EXERCISE DESCRIPTION:
Exactly the lines from the one containing "February 19, 2019" through the end of the data below are to be reproduced, and nothing besides them.

BEGIN

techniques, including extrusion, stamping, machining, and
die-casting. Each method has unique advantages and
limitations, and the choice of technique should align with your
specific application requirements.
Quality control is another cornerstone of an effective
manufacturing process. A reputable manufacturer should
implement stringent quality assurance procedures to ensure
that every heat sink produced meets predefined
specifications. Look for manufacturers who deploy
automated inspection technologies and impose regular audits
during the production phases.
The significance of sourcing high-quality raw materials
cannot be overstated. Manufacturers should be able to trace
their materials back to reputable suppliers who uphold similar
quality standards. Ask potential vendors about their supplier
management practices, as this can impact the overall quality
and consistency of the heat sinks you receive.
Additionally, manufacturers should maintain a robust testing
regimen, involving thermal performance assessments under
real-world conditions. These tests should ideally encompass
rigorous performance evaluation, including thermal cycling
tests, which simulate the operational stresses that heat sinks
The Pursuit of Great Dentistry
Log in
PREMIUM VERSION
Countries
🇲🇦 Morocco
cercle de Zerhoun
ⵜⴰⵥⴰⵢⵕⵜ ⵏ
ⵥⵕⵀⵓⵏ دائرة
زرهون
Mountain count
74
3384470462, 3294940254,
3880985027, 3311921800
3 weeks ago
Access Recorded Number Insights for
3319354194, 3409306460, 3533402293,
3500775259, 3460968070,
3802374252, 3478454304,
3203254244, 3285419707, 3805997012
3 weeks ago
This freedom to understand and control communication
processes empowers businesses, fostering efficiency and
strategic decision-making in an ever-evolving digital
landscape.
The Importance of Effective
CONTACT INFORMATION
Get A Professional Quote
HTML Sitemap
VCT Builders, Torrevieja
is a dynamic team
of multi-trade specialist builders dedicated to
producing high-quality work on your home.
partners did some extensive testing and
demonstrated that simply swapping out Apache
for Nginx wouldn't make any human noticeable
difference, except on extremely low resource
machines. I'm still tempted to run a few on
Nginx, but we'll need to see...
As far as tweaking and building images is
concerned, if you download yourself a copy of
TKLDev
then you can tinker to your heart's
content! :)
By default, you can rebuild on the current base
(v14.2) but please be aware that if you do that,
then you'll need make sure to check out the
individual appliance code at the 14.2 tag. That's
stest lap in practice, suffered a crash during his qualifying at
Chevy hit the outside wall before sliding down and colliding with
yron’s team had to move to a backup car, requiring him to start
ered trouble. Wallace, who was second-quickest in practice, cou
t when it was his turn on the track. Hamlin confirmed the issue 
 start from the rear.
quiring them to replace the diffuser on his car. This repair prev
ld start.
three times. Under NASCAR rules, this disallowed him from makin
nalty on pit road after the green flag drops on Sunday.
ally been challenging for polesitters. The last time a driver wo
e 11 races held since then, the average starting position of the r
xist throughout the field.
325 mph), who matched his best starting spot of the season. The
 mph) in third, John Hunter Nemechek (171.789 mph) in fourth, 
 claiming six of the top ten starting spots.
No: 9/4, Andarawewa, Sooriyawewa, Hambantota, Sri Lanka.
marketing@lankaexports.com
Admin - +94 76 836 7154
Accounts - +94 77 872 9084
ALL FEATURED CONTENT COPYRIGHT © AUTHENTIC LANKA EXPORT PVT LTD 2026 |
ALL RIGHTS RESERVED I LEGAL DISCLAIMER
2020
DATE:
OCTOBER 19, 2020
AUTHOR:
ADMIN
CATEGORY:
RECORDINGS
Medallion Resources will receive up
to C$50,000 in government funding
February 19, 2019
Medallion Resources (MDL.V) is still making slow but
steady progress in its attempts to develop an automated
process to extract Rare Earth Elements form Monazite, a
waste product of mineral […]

END

TASK SOLUTION:
February 19, 2019
Medallion Resources (MDL.V) is still making slow but
steady progress in its attempts to develop an automated
process to extract Rare Earth Elements form Monazite, a
waste product of mineral […]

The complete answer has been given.